Luego de la aprobación de la Ley para Regular las Instituciones de Tecnología Financiera, mejor conocida como Ley Fintech, la autoridad informó que derivado de dicha legislación, se reservaron nuevas actividades que sólo pueden realizar las plataformas que cuenten con la autorización de dicha autoridad.

La Comisión Nacional Bancaria y de Valores (CNBV) remarcó que para que las fintech puedan realizar las nuevas actividades reservadas previstas en la ley, éstas deberán contar con la autorización de las autoridades financieras; de lo contrario actuarían al margen de la ley.

De acuerdo con la normativa, las dos figuras que se reconocen en ella,  instituciones de pago electrónico y de financiamiento colectivo, podrán realizar cierto tipo de actividades, mismas que requerirán de la autorización de la CNBV para realizarlas.

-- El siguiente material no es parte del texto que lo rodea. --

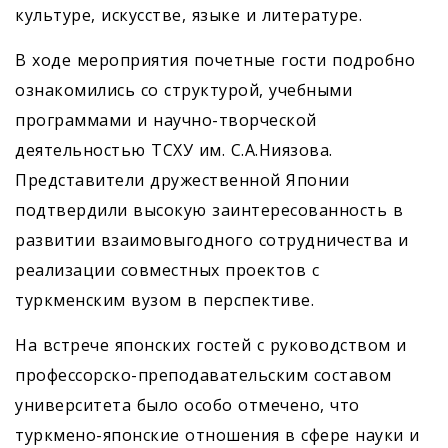
культуре, искусстве, языке и литературе.
В ходе мероприятия почетные гости подробно
ознакомились со структурой, учебными
программами и научно-творческой
деятельностью ТСХУ им. С.А.Ниязова.
Представители дружественной Японии
подтвердили высокую заинтересованность в
развитии взаимовыгодного сотрудничества и
реализации совместных проектов с
туркменским вузом в перспективе.
На встрече японских гостей с руководством и
профессорско-преподавательским составом
университета было особо отмечено, что
туркмено-японские отношения в сфере науки и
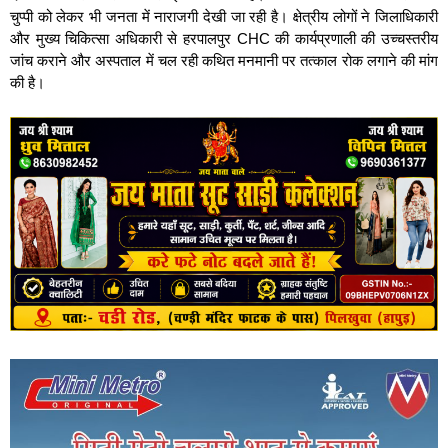
चुप्पी को लेकर भी जनता में नाराजगी देखी जा रही है। क्षेत्रीय लोगों ने जिलाधिकारी
और मुख्य चिकित्सा अधिकारी से हरपालपुर CHC की कार्यप्रणाली की उच्चस्तरीय
जांच कराने और अस्पताल में चल रही कथित मनमानी पर तत्काल रोक लगाने की मांग
की है।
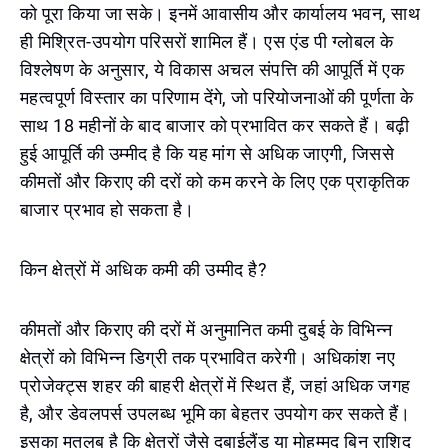
को पूरा किया जा सके। इनमें आवासीय और कार्यालय भवन, साथ
ही मिश्रित-उपयोग परिसरों शामिल हैं। एस एंड पी ग्लोबल के
विश्लेषण के अनुसार, ये विकास अचल संपत्ति की आपूर्ति में एक
महत्वपूर्ण विस्तार का परिणाम देंगे, जो परियोजनाओं की पूर्णता के
साथ 18 महीनों के बाद बाजार को प्रभावित कर सकते हैं। बढ़ी
हुई आपूर्ति की उम्मीद है कि यह मांग से अधिक जाएगी, जिससे
कीमतों और किराए की दरों को कम करने के लिए एक प्राकृतिक
बाजार प्रभाव हो सकता है।
किन क्षेत्रों में अधिक कमी की उम्मीद है?
कीमतों और किराए की दरों में अनुमानित कमी दुबई के विभिन्न
क्षेत्रों को विभिन्न डिग्री तक प्रभावित करेगी। अधिकांश नए
प्रोजेक्ट्स शहर की बाहरी क्षेत्रों में स्थित हैं, जहां अधिक जगह
है, और डेवलपर्स उपलब्ध भूमि का बेहतर उपयोग कर सकते हैं।
इसका मतलब है कि क्षेत्रों जैसे दुबाईलैंड या मोहम्मद बिन राशिद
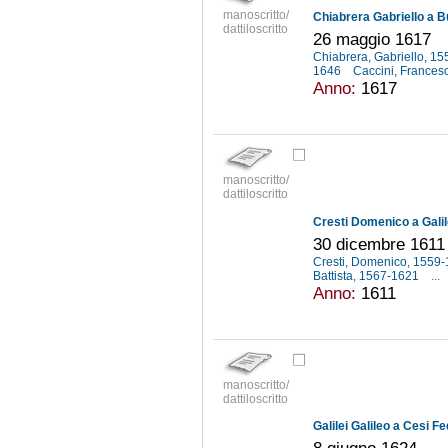
manoscritto/
Chiabrera Gabriello a B
dattiloscritto
26 maggio 1617
Chiabrera, Gabriello, 1
1646
Caccini, Frances
Anno:
1617
manoscritto/
dattiloscritto
Cresti Domenico a Galil
30 dicembre 1611
Cresti, Domenico, 1559
Battista, 1567-1621
...
Anno:
1611
manoscritto/
dattiloscritto
Galilei Galileo a Cesi F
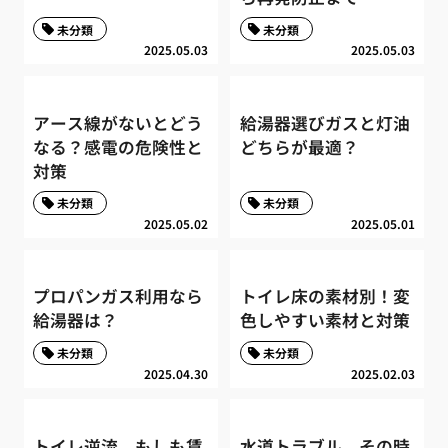
未分類
未分類
2025.05.03
2025.05.03
アース線がないとどう
給湯器選びガスと灯油
なる？感電の危険性と
どちらが最適？
対策
未分類
未分類
2025.05.02
2025.05.01
プロパンガス利用なら
トイレ床の素材別！変
給湯器は？
色しやすい素材と対策
未分類
未分類
2025.04.30
2025.02.03
トイレ逆流、もしも賃
水道トラブル、その時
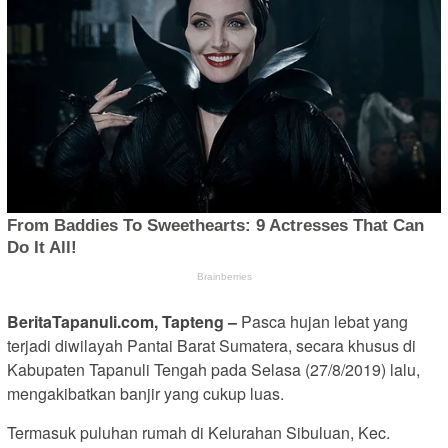
BeritaTapanuli.com, Tapteng –
Pasca hujan lebat yang
terjadi diwilayah Pantai Barat Sumatera, secara khusus di
Kabupaten Tapanuli Tengah pada Selasa (27/8/2019) lalu,
mengakibatkan banjir yang cukup luas.
Termasuk puluhan rumah di Kelurahan Sibuluan, Kec.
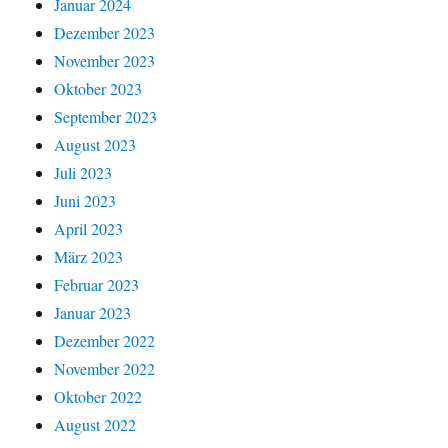
Januar 2024
Dezember 2023
November 2023
Oktober 2023
September 2023
August 2023
Juli 2023
Juni 2023
April 2023
März 2023
Februar 2023
Januar 2023
Dezember 2022
November 2022
Oktober 2022
August 2022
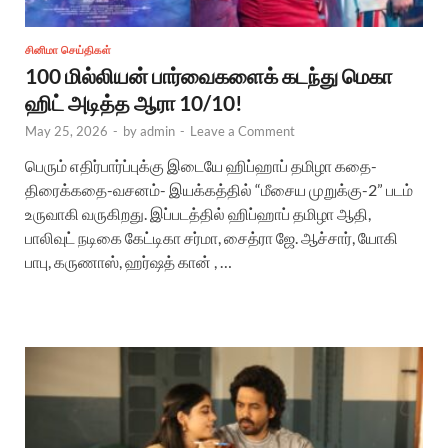
சினிமா செய்திகள்
100 மில்லியன் பார்வைகளைக் கடந்து மெகா
ஹிட் அடித்த ஆரா 10/10!
May 25, 2026
-
by
admin
-
Leave a Comment
பெரும் எதிர்பார்ப்புக்கு இடையே ஹிப்ஹாப் தமிழா கதை-
திரைக்கதை-வசனம்- இயக்கத்தில் “மீசைய முறுக்கு-2” படம்
உருவாகி வருகிறது. இப்படத்தில் ஹிப்ஹாப் தமிழா ஆதி,
பாலிவுட் நடிகை கேட்டிகா சர்மா, சைத்ரா ஜே. ஆச்சார், யோகி
பாபு, கருணாஸ், ஹர்ஷத் கான் , …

Las empresas de fondeo colectivo tendrán reservada la actividad de poner en contacto a personas del público en general, con el fin de que entre ellas otorguen financiamientos colectivos, por medio de aplicaciones informáticas, interfaces, páginas de Internet o cualquier otro medio de comunicación electrónica digital.

Por su parte, las plataformas de pago electrónico, tendrán reservadas las actividades de emisión, administración, redención y transmisión de fondos de pago electrónico, a través de los mismos medios que las de fondeo colectivo.

El organismo, presidido por Bernardo González Rosas, enfatizó que luego de la aprobación de la Ley Fintech, en marzo pasado, esta autoridad cuenta con plazos de seis, 12 y 24 meses para emitir las disposiciones de carácter general que serán aplicables a las Instituciones de Tecnología Financiera.

“El desarrollo de estas disposiciones, tal como se dio en el proceso de elaboración de la ley, se lleva a cabo en un marco de colaboración con otras autoridades y con los gremios participantes en dichas actividades, de forma tal que la regulación pueda fomentar la viabilidad del negocio”, detalló la CNBV.

La autoridad señaló que tras la publicación de las primeras disposiciones generales, en septiembre próximo, las fintech interesadas en realizar dichas actividades previstas en la ley tendrán que acudir a la CNBV para solicitar su autorización para operar.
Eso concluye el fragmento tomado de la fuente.